So after a long time, I caught up with friends back home and I kept hearing different accounts of different people...one thing that really stuck out, was that everyone had moved on. Someone was going on-site, another getting married, getting promoted, a baby on the way, new challenges of motherhood and there was even one filing for divorce... In the last few months so many things have changed and that scares me. I wonder if I will be able to pick up the reins of life and get back into the game. Do I even want to get into that game? Do I have the courage not to? So many unanswered questions.
This stay abroad, is turning out to be something I have always wanted, and with every passing day, I love it more. I love the fact that I am able to avoid the rat race and choose what I want to do with my time. I love the fact that there are far fewer eyes judging and measuring me; Are you putting on weight?, Have you bought a house?, Are you investing correctly? ,What CRR will you get? , Office politics?. There are definitely, far lesser obnoxious people who assume they know/own you and have the right to ask you anything they feel like...of course some of them taint their way across oceans via internet, but the point is, it is easier to shut out topics/people more easily from here. I cannot help but say this, personal space is a unknown concept in India.
So while I gave selective audience to the world and perfected the art of communication over internet, I also spent the last few months reading, seeing movies,dabbling with my colors,being more faithful to my blog, cooking/experimenting, traveling and of course learning a new language. I do have some bad days which make me wonder, about the decisions I have taken and sometimes, I am overcome by doubt and end up feeling a little lost, but then a new day dawns and I go on.
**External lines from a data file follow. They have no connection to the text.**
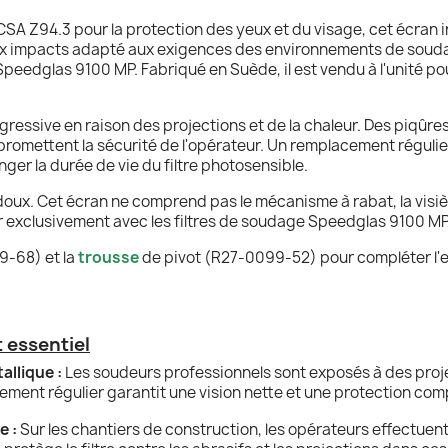
A Z94.3 pour la protection des yeux et du visage, cet écran i
x impacts adapté aux exigences des environnements de soudage
peedglas 9100 MP. Fabriqué en Suède, il est vendu à l'unité 
gressive en raison des projections et de la chaleur. Des piqûr
mpromettent la sécurité de l'opérateur. Un remplacement régulier
onger la durée de vie du filtre photosensible.
 doux. Cet écran ne comprend pas le mécanisme à rabat, la visi
iliser exclusivement avec les filtres de soudage Speedglas 9100 MP
-68) et la
trousse
de pivot (R27-0099-52) pour compléter l'
 essentiel
allique :
Les soudeurs professionnels sont exposés à des proj
ment régulier garantit une vision nette et une protection comp
e :
Sur les chantiers de construction, les opérateurs effectue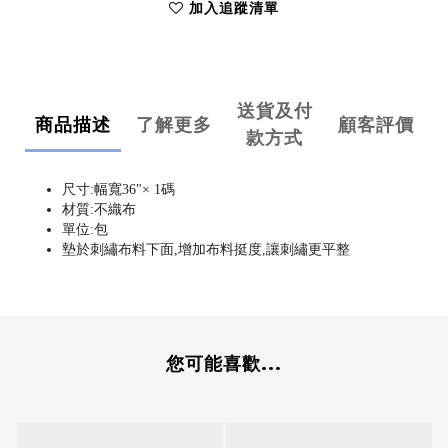
加入追蹤清單
送貨及付
商品描述
了解更多
顧客評價
款方式
尺寸:幅寬36"× 1碼
材質:不織布
單位:包
墊於刺繡布料下面,增加布料挺度,讓刺繡更平整
您可能喜歡...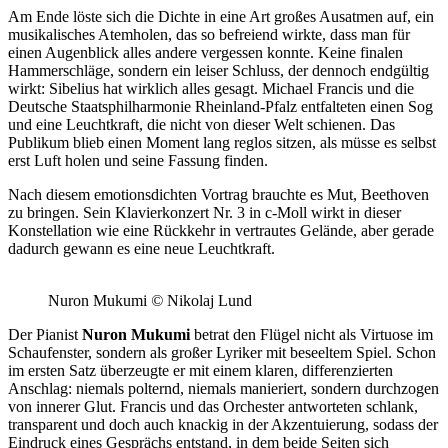
Am Ende löste sich die Dichte in eine Art großes Ausatmen auf, ein
musikalisches Atemholen, das so befreiend wirkte, dass man für
einen Augenblick alles andere vergessen konnte. Keine finalen
Hammerschläge, sondern ein leiser Schluss, der dennoch endgültig
wirkt: Sibelius hat wirklich alles gesagt. Michael Francis und die
Deutsche Staatsphilharmonie Rheinland-Pfalz entfalteten einen Sog
und eine Leuchtkraft, die nicht von dieser Welt schienen. Das
Publikum blieb einen Moment lang reglos sitzen, als müsse es selbst
erst Luft holen und seine Fassung finden.
Nach diesem emotionsdichten Vortrag brauchte es Mut, Beethoven
zu bringen. Sein Klavierkonzert Nr. 3 in c-Moll wirkt in dieser
Konstellation wie eine Rückkehr in vertrautes Gelände, aber gerade
dadurch gewann es eine neue Leuchtkraft.
Nuron Mukumi
©
Nikolaj Lund
Der Pianist
Nuron Mukumi
betrat den Flügel nicht als Virtuose im
Schaufenster, sondern als großer Lyriker mit beseeltem Spiel. Schon
im ersten Satz überzeugte er mit einem klaren, differenzierten
Anschlag: niemals polternd, niemals manieriert, sondern durchzogen
von innerer Glut. Francis und das Orchester antworteten schlank,
transparent und doch auch knackig in der Akzentuierung, sodass der
Eindruck eines Gesprächs entstand, in dem beide Seiten sich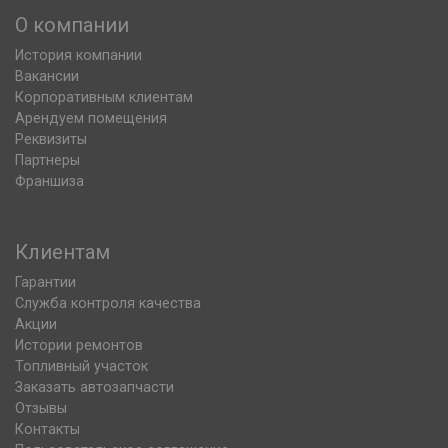
О компании
История компании
Вакансии
Корпоративным клиентам
Арендуем помещения
Реквизиты
Партнеры
Франшиза
Клиентам
Гарантии
Служба контроля качества
Акции
Истории ремонтов
Топливный участок
Заказать автозапчасти
Отзывы
Контакты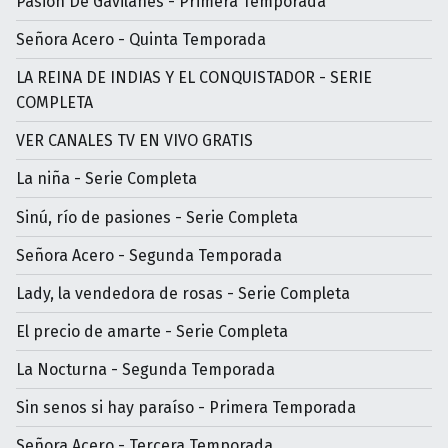
Pasión De Gavilanes - Primera Temporada
Señora Acero - Quinta Temporada
LA REINA DE INDIAS Y EL CONQUISTADOR - SERIE
COMPLETA
VER CANALES TV EN VIVO GRATIS
La niña - Serie Completa
Sinú, río de pasiones - Serie Completa
Señora Acero - Segunda Temporada
Lady, la vendedora de rosas - Serie Completa
El precio de amarte - Serie Completa
La Nocturna - Segunda Temporada
Sin senos si hay paraíso - Primera Temporada
Señora Acero - Tercera Temporada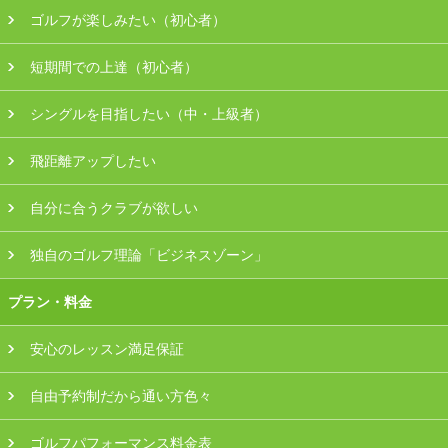
ゴルフが楽しみたい（初心者）
会員様ログイン
短期間での上達（初心者）
シングルを目指したい（中・上級者）
飛距離アップしたい
自分に合うクラブが欲しい
独自のゴルフ理論「ビジネスゾーン」
プラン・料金
安心のレッスン満足保証
自由予約制だから通い方色々
ゴルフパフォーマンス料金表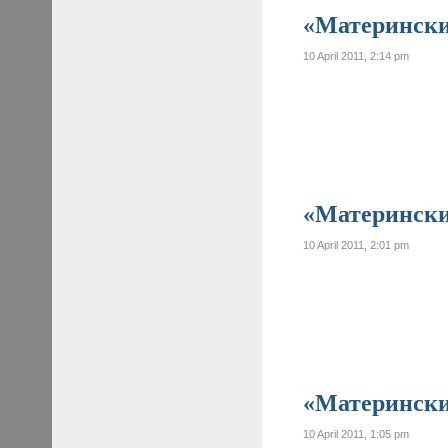
«Материнские
10 April 2011, 2:14 pm
«Материнские
10 April 2011, 2:01 pm
«Материнские
10 April 2011, 1:05 pm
It has been six months, since I landed here, today. I remember the day clearly....It was 12th of June and all that is good in the world shone green and bright. I remember the anticipation followed by a heady feeling of starting over in a new city. All the nooks and corners, waiting to be discovered. The challenge of adjusting to a new way of life....This is longest period, I have ever been away from all that I call home and I am not sure, if I am ready to go back and fall into that way of life, just yet. P has been everything and more I hoped for and I am grateful for that. Call me a coward but I secretly hope that this stint will not end anywhere in near future and if it does, I hope I am ready by then.